It is easy for Kenyans to point and sneer a the Ocampo Six without considering the bellwether that this event was. In our history, no one has ever been called to account for his sins of omission or commission if they happened to be senior politicians or civil servants. When Tom Mboya, JM Kariuki, Pio Gama Pinto and Robert Ouko were assassinated, the State went through the motions of investigations, commissions of enquiry and trials, but the truth surrounding the assassinations has never come out. Even when Parliament recently investigated the Ouko Murder, no one was held accountable and the results of the Troon Investigation still remain a mystery to the millions of Kenyans interested in its findings. With the naming of his six suspects, Senor Moreno-Ocampo has re-written the rules of engagement for the Kenyan VIP. We should not allow this opportunity to pass us by.

It is time that we engage in an exercise of naming-and-shaming. We want to know the names behind the FPE Scam, Anglo-Leasing, Goldenberg, the Maize Scam, the Grand Regency Sale, and the names of those suspected to be traffickers in narcotics and other illicit drugs. We want to know the names of the persons behind the contracts awarded to multinational firms engaged in prospecting for oil and other minerals in this fair land o ours. We want to know the terms and conditions that have been imposed on the Government of Kenya in its dealings with international financial lenders and other governments. We want to know who are in charge of the programme of extraditing innocent Kenyans to hostile countries on suspicion of having committed international crimes. We want to know who was in charge of authorising the rendition of suspected terrorism suspects to Guantanamo Bay at the behest of Michael Ranneberger's Government. It is not enough anymore for the President or the Prime Minister or their Cabinet to issue statements that all is being done to right the wrongs that have been committed. Moreno-Ocampo has shown us that for there to be true healing, all the details of the events must be made public and all the actors in the transaction arraigned before a court of law and tried.
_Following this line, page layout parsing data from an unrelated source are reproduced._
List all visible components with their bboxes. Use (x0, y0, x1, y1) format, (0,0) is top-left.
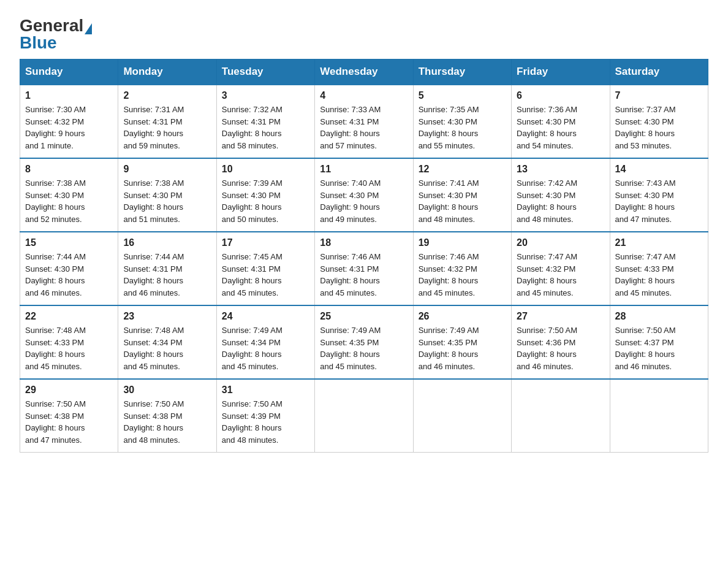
calendar-cell: 16 Sunrise: 7:44 AMSunset: 4:31 PMDaylig… (118, 232, 216, 305)
day-info: Sunrise: 7:38 AMSunset: 4:30 PMDaylight:… (25, 178, 86, 224)
calendar-cell: 24 Sunrise: 7:49 AMSunset: 4:34 PMDaylig… (216, 305, 314, 379)
calendar-cell: 27 Sunrise: 7:50 AMSunset: 4:36 PMDaylig… (512, 305, 610, 379)
calendar-cell (315, 379, 413, 453)
calendar-cell: 7 Sunrise: 7:37 AMSunset: 4:30 PMDayligh… (610, 85, 708, 158)
day-number: 23 (123, 311, 211, 322)
day-info: Sunrise: 7:46 AMSunset: 4:32 PMDaylight:… (419, 252, 479, 297)
day-number: 21 (615, 237, 703, 248)
calendar-cell: 29 Sunrise: 7:50 AMSunset: 4:38 PMDaylig… (20, 379, 118, 453)
calendar-cell: 6 Sunrise: 7:36 AMSunset: 4:30 PMDayligh… (512, 85, 610, 158)
day-number: 8 (25, 164, 113, 175)
column-header-thursday: Thursday (413, 59, 511, 85)
week-row-1: 1 Sunrise: 7:30 AMSunset: 4:32 PMDayligh… (20, 85, 708, 158)
day-number: 19 (419, 237, 506, 248)
calendar-cell: 4 Sunrise: 7:33 AMSunset: 4:31 PMDayligh… (315, 85, 413, 158)
calendar-cell: 13 Sunrise: 7:42 AMSunset: 4:30 PMDaylig… (512, 158, 610, 232)
day-number: 24 (222, 311, 309, 322)
day-info: Sunrise: 7:46 AMSunset: 4:31 PMDaylight:… (320, 252, 381, 297)
calendar-header-row: SundayMondayTuesdayWednesdayThursdayFrid… (20, 59, 708, 85)
day-info: Sunrise: 7:37 AMSunset: 4:30 PMDaylight:… (615, 105, 676, 150)
calendar-cell: 26 Sunrise: 7:49 AMSunset: 4:35 PMDaylig… (413, 305, 511, 379)
column-header-tuesday: Tuesday (216, 59, 314, 85)
calendar-cell: 28 Sunrise: 7:50 AMSunset: 4:37 PMDaylig… (610, 305, 708, 379)
day-number: 17 (222, 237, 309, 248)
day-number: 14 (615, 164, 703, 175)
day-info: Sunrise: 7:36 AMSunset: 4:30 PMDaylight:… (517, 105, 577, 150)
column-header-sunday: Sunday (20, 59, 118, 85)
calendar-cell: 5 Sunrise: 7:35 AMSunset: 4:30 PMDayligh… (413, 85, 511, 158)
day-number: 26 (419, 311, 506, 322)
day-info: Sunrise: 7:48 AMSunset: 4:33 PMDaylight:… (25, 326, 86, 371)
calendar-cell: 12 Sunrise: 7:41 AMSunset: 4:30 PMDaylig… (413, 158, 511, 232)
day-info: Sunrise: 7:50 AMSunset: 4:38 PMDaylight:… (25, 399, 86, 445)
day-number: 13 (517, 164, 604, 175)
calendar-cell: 10 Sunrise: 7:39 AMSunset: 4:30 PMDaylig… (216, 158, 314, 232)
day-info: Sunrise: 7:45 AMSunset: 4:31 PMDaylight:… (222, 252, 282, 297)
day-info: Sunrise: 7:33 AMSunset: 4:31 PMDaylight:… (320, 105, 381, 150)
calendar-cell: 2 Sunrise: 7:31 AMSunset: 4:31 PMDayligh… (118, 85, 216, 158)
calendar-cell: 15 Sunrise: 7:44 AMSunset: 4:30 PMDaylig… (20, 232, 118, 305)
day-number: 6 (517, 90, 604, 101)
day-info: Sunrise: 7:50 AMSunset: 4:39 PMDaylight:… (222, 399, 282, 445)
day-number: 28 (615, 311, 703, 322)
day-info: Sunrise: 7:41 AMSunset: 4:30 PMDaylight:… (419, 178, 479, 224)
calendar-cell: 25 Sunrise: 7:49 AMSunset: 4:35 PMDaylig… (315, 305, 413, 379)
calendar-cell: 18 Sunrise: 7:46 AMSunset: 4:31 PMDaylig… (315, 232, 413, 305)
day-number: 31 (222, 385, 309, 396)
day-info: Sunrise: 7:49 AMSunset: 4:35 PMDaylight:… (320, 326, 381, 371)
calendar-cell (512, 379, 610, 453)
day-info: Sunrise: 7:50 AMSunset: 4:37 PMDaylight:… (615, 326, 676, 371)
day-number: 1 (25, 90, 113, 101)
day-number: 22 (25, 311, 113, 322)
day-number: 5 (419, 90, 506, 101)
page-header: General Blue (20, 15, 708, 52)
logo-general-text: General (20, 17, 92, 34)
day-number: 9 (123, 164, 211, 175)
day-number: 15 (25, 237, 113, 248)
day-info: Sunrise: 7:30 AMSunset: 4:32 PMDaylight:… (25, 105, 86, 150)
day-info: Sunrise: 7:47 AMSunset: 4:33 PMDaylight:… (615, 252, 676, 297)
day-number: 18 (320, 237, 408, 248)
day-info: Sunrise: 7:32 AMSunset: 4:31 PMDaylight:… (222, 105, 282, 150)
calendar-cell: 20 Sunrise: 7:47 AMSunset: 4:32 PMDaylig… (512, 232, 610, 305)
calendar-cell: 17 Sunrise: 7:45 AMSunset: 4:31 PMDaylig… (216, 232, 314, 305)
day-info: Sunrise: 7:39 AMSunset: 4:30 PMDaylight:… (222, 178, 282, 224)
day-info: Sunrise: 7:35 AMSunset: 4:30 PMDaylight:… (419, 105, 479, 150)
logo-triangle-icon (85, 23, 92, 34)
day-number: 7 (615, 90, 703, 101)
day-number: 3 (222, 90, 309, 101)
calendar-cell: 8 Sunrise: 7:38 AMSunset: 4:30 PMDayligh… (20, 158, 118, 232)
week-row-2: 8 Sunrise: 7:38 AMSunset: 4:30 PMDayligh… (20, 158, 708, 232)
calendar-cell: 31 Sunrise: 7:50 AMSunset: 4:39 PMDaylig… (216, 379, 314, 453)
day-info: Sunrise: 7:50 AMSunset: 4:36 PMDaylight:… (517, 326, 577, 371)
week-row-3: 15 Sunrise: 7:44 AMSunset: 4:30 PMDaylig… (20, 232, 708, 305)
column-header-monday: Monday (118, 59, 216, 85)
day-number: 12 (419, 164, 506, 175)
day-number: 20 (517, 237, 604, 248)
calendar-cell: 9 Sunrise: 7:38 AMSunset: 4:30 PMDayligh… (118, 158, 216, 232)
day-info: Sunrise: 7:31 AMSunset: 4:31 PMDaylight:… (123, 105, 184, 150)
column-header-saturday: Saturday (610, 59, 708, 85)
calendar-cell: 14 Sunrise: 7:43 AMSunset: 4:30 PMDaylig… (610, 158, 708, 232)
calendar-cell (413, 379, 511, 453)
day-number: 29 (25, 385, 113, 396)
day-info: Sunrise: 7:43 AMSunset: 4:30 PMDaylight:… (615, 178, 676, 224)
column-header-friday: Friday (512, 59, 610, 85)
week-row-5: 29 Sunrise: 7:50 AMSunset: 4:38 PMDaylig… (20, 379, 708, 453)
calendar-cell (610, 379, 708, 453)
day-info: Sunrise: 7:50 AMSunset: 4:38 PMDaylight:… (123, 399, 184, 445)
day-number: 16 (123, 237, 211, 248)
day-info: Sunrise: 7:49 AMSunset: 4:34 PMDaylight:… (222, 326, 282, 371)
day-info: Sunrise: 7:49 AMSunset: 4:35 PMDaylight:… (419, 326, 479, 371)
day-info: Sunrise: 7:48 AMSunset: 4:34 PMDaylight:… (123, 326, 184, 371)
day-number: 30 (123, 385, 211, 396)
day-info: Sunrise: 7:44 AMSunset: 4:30 PMDaylight:… (25, 252, 86, 297)
day-number: 11 (320, 164, 408, 175)
day-number: 27 (517, 311, 604, 322)
calendar-cell: 1 Sunrise: 7:30 AMSunset: 4:32 PMDayligh… (20, 85, 118, 158)
day-info: Sunrise: 7:47 AMSunset: 4:32 PMDaylight:… (517, 252, 577, 297)
day-number: 4 (320, 90, 408, 101)
calendar-cell: 22 Sunrise: 7:48 AMSunset: 4:33 PMDaylig… (20, 305, 118, 379)
calendar-cell: 11 Sunrise: 7:40 AMSunset: 4:30 PMDaylig… (315, 158, 413, 232)
column-header-wednesday: Wednesday (315, 59, 413, 85)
It may be too early to tell, but the calm that surrounded the revelations by the ICC Prosecutor are a harbinger for the calm that we will enjoy when the six are eventually tried for their alleged part in the chaos of 2007/08. This is but a small step in the right direction. The government has expressed a desire to re-start the process of establishing a local tribunal. This is a commendable proposal. But until the Judiciary is reformed, a new attorney-General, Chief Justice and Director of Public Prosecutions appointed, the local tribunal will not enjoy the confidence of the Kenyan public. Hon. Amos Wako has done all that he could do to ensure that establishment figures in Moi's and Kibaki's governments do not see the four walls of a court room for their crimes. The Constitution has shifted the balance of power away from the A-G to the DPP, and whoever is appointed the DPP must take the bull by the horns and act impartially and independently.

Ahmednassir Abdulahi, speaking at a CLE event earlier this month, expressed cynicism at the choice of the President and PM of the next DPP. In his mind, they will nominate a person who will act as a loyal gatekeeper, anxious to maintain the status quo and not upset the apple cart by going after all and sundry. He argues that the two principals have not demonstrated a desire to democratise the country; instead, they have always, but always, desired to be overlords of all that they see and command. The expansion of political rights that has been witnessed in this country since 2003 should not be squandered at the altar of a peaceful transition to democratic politics in 2012. It is in our best interests if we held their feet to the fire and demanded that they nominate a DPP who will not be afraid to go after the Big Fish (minus the PLO-like theatrics) regardless of the political fallout that may ensue. The likes of Silas Muriuki cannot keep holding the nation ransom over the perceived slight to their fellow tribesmen. That era is over. It is time we started to see ourselves as Kenyans and that all problems affect all Kenyans equally. Only then can we begin the journey to a rule-of-law based Constitutionalism.

Wednesday, December 15, 2010

The majority Leader is Key to Good Governance post-2012

Parliament is set to undergo a revolution in the manner in which business is conducted after the next general election. The Executive will not be represented in Parliament. The role of the Executive will be to govern, while that of Parliament will be to legislate. While the Senate will enjoy prestige, especially because Senators will represent a larger geographical area compared to MPs in the National Assembly, it is the latter that will have actual clout, and the Leader of the Majority Party will enjoy powers of patronage that had previously been the preserve of the President (and Prime Minister post-2008).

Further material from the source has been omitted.